Comme il fallait s’y attendre, les autorités algériennes sont revenues à leurs mauvaises habitudes de soutien sans conditions au secteur public économique dés que les experts du FMI avaient plié bagage. Ce secteur d’État a englouti depuis cette date des sommes colossales, sans effets notoires sur la production de biens et de services, ni même, sur l’organisation générale du secteur étatique resté, comme par le passé, archaïque, rentier et budgétivore. Dès que l’accord liant l’Algérie au FMI avait pris fin, les dirigeants des sociétés nationales ont repris leurs mauvaises habitudes qui consistent notamment, à dépenser beaucoup plus que ce que leurs entreprises gagnent. Il faut dire que les PDG des entreprises nationales savent jouer de leurs relations avec les hiérarques du régime qui les ont généralement placés à ces postes. Les entreprises publiques sont également intouchables du fait qu’elles constituent une garantie pour les autorités politiques algériennes qui, grâce à elles, peuvent maintenir un certain niveau d’emplois et leur faire prendre en charge des réalisations et des services utiles à leurs carrières politiques. Les 1400 entreprises publiques que compte le pays croulent de ce fait sous le poids des dettes, que le trésor public tente d’effacer sans jamais y parvenir, au moyen de ruineux assainissements financiers.

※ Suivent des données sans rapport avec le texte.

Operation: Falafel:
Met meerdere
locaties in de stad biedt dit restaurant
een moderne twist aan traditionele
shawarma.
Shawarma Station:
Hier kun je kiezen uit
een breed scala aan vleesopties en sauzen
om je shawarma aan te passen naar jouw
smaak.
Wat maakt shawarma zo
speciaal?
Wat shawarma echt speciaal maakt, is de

Les recommandations du FMI valent-elles des avertissements au gouvernement algérien, comme de nombreux éditorialistes ont commencé à l’affirmer sans preuve tangible ? Rien n’est moins sûr ! Il s’agit, comme nous l’a expliqué un haut cadre du FMI, d’une mission d’évaluation et de recommandation routinière qui fait partie des prérogatives de cette institution. Il s’agit de recommandations et non pas de directives, insiste-t-il. Le gouvernement algérien n’est pas tenu de les appliquer, même si le FMI le souhaite vivement.

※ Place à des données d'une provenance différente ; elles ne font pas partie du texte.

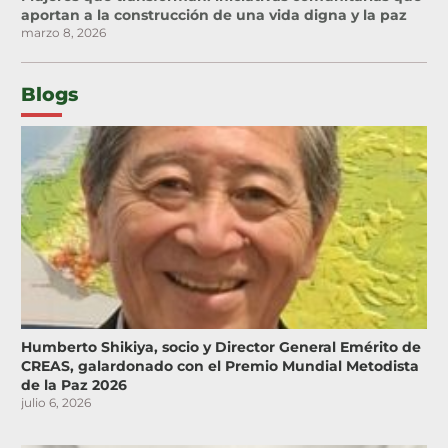
aportan a la construcción de una vida digna y la paz
marzo 8, 2026
Blogs
Humberto Shikiya, socio y Director General Emérito de
CREAS, galardonado con el Premio Mundial Metodista
de la Paz 2026
julio 6, 2026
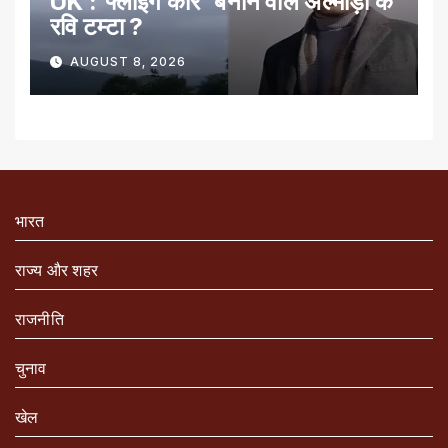
UK :’फ्लाइंग कार’ बनाने वाले अल्मोड़ा के
रवि टम्टा ?
AUGUST 8, 2026
भारत
राज्य और शहर
राजनीति
चुनाव
खेल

Pour ce qui d’un éventuel appel du gouvernement algérien au FMI pour l’aider à traiter le problème du déficit de la balance des paiements, le cadre du FMI qui a requis l’anonymat pour des raisons compréhensibles, pense qu’on n’en est pas encore à ce stade. La situation financière de l’Algérie, tient encore globalement debout et n’a pas, pour l’instant encore, besoin d’une aide frontale. L’Algérie est très peu endettée à l’extérieur et un subit rebond des prix du pétrole pourrait changer la donne financière de manière spectaculaire, en quelques mois seulement, précise-t-il.
Il considère par contre que la gouvernance du pays a besoin des aiguillages et conseils du FMI et de tout ceux qui sont en mesure de l’aider à améliorer la gestion des finances publiques, car c’est là que réside le plus gros problème de l’Algérie, affirme à juste titre notre interlocuteur.